きっと魔法かなんかで文字を書いているんだろう。
話している内容は聞こえないが、2人はちゃんと授業を受けているようだ。
学校の近くでアルギュロスと遊びながら、授業が終わるのを待っていた。
アルギュロスは遠くに走って行っても、ちゃんと俺の所に戻って来る。
散歩にリードが要らなくなった事はありがたい。
「あー、主様だ!」
「迎えに来てくれたんですか~?」
「ああ、一緒に帰ろうか?」
「やったー!」
2人と手を繋ぎ、アルギュロスの後に付いて家に向かった。
学校は面白かったようで、習ってきた事を俺に話してくれる。
休憩の時は他のエルフの子供達と、楽しく会話も出来たようだ。
「ただいまー」
「ただいま~」
「2人共おかえり」
俺達が帰って来ると、昼食の準備が始まった。
土鍋から人数分のご飯をよそっている。
「ご飯は炊けたのか?」
「はい。
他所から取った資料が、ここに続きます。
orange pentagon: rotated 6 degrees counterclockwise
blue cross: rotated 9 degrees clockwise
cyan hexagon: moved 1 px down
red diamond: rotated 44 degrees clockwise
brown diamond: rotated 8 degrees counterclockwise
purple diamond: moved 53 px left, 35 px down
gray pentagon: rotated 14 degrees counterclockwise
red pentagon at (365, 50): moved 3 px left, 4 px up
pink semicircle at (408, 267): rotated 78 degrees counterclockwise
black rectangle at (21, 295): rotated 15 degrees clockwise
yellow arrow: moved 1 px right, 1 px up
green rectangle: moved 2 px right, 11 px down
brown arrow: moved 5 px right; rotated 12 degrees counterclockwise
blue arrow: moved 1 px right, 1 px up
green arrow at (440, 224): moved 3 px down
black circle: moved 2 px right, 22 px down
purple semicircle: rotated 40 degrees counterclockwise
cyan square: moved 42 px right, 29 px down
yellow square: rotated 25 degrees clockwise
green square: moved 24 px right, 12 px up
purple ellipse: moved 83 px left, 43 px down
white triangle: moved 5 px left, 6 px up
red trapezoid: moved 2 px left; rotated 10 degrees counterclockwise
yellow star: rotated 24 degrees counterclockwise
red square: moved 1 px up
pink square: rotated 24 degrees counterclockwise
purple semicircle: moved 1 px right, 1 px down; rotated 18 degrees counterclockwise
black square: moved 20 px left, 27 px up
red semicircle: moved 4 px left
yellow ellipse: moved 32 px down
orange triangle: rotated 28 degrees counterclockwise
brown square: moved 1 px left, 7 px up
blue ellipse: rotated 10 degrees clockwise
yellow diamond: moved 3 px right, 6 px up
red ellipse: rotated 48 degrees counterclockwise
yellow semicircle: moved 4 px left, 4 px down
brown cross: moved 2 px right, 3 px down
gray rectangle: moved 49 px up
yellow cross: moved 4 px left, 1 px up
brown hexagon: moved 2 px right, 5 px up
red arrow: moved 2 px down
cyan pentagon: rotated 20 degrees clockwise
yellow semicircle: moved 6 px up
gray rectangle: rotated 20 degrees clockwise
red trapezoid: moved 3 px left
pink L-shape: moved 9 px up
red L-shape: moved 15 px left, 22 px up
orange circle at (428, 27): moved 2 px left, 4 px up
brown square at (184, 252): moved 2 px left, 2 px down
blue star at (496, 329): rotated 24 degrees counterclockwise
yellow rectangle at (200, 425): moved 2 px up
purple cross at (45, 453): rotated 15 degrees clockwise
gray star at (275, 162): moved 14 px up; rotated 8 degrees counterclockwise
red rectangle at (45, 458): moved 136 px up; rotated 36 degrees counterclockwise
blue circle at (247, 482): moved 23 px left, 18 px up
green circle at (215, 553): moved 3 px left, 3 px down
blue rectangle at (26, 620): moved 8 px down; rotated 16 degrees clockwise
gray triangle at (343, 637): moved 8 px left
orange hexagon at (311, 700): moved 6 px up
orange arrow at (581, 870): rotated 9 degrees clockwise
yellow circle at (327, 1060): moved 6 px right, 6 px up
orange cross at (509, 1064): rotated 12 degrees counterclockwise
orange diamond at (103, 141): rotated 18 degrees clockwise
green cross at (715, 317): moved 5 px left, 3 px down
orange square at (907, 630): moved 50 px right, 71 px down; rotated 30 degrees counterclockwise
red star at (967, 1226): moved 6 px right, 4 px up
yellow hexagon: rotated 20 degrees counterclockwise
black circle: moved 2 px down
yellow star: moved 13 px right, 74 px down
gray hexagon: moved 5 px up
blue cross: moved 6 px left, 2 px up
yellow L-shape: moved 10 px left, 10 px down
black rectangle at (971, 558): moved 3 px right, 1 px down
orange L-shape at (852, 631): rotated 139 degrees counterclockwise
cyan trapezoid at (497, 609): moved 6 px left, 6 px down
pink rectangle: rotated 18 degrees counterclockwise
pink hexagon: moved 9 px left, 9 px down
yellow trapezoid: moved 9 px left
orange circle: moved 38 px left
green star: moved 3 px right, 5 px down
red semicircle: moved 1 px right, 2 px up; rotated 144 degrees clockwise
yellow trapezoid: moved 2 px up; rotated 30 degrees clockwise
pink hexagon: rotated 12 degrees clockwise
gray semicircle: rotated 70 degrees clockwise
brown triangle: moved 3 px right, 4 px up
私がお米を白くした後、ヒトミさんが水で煮ていました」
「煮ると言うか炊くんだけどな」
ふっくらしたご飯の上に、しっかり味付けされた肉とタマネギが乗せられていく。
—————たまらん!
ついにご飯を頬張る事が出来る!
リワンとラーニャは目の前の牛丼に目を輝かせている。
いい匂いが両端から漂ってきた。
—————しかし、、、
最後に運ばれてきた俺の器には具が乗っていなかった。
おい、、、
「あれ~?お肉が無いですね~」
「・・・・・主様、また何か悪い事したんだ、、、」
「またって何だ!何もしてねぇよ!」
俺を不憫に思ったのか、リワンとラーニャが自分の具を俺のご飯の上に乗せてくれている。
・・・・・ううっ、ありがとう!
「リワンちゃん!ラーニャちゃん!」
「はい~」
「甘やかしちゃダメよ!」
「でも、、、」
「あなた達のご主人様が、何をしたか教えてあげましょう」
「何をしたんですか~?」
「朝からヒトミさんと台所で昨日の夜みたいに仲良くしていました」
「む~!」
「ヒトミさんには私が注意しておきました」
「その時にこいつは私を置いて逃げたのよ!」
両隣からの視線が痛い、、、
「主様!」
「返して下さい~!」
「—————ま、待て!」
2人は俺のご飯の上から具を取っていった。
俺の目の前にはちょっとつゆが付いただけの白いご飯。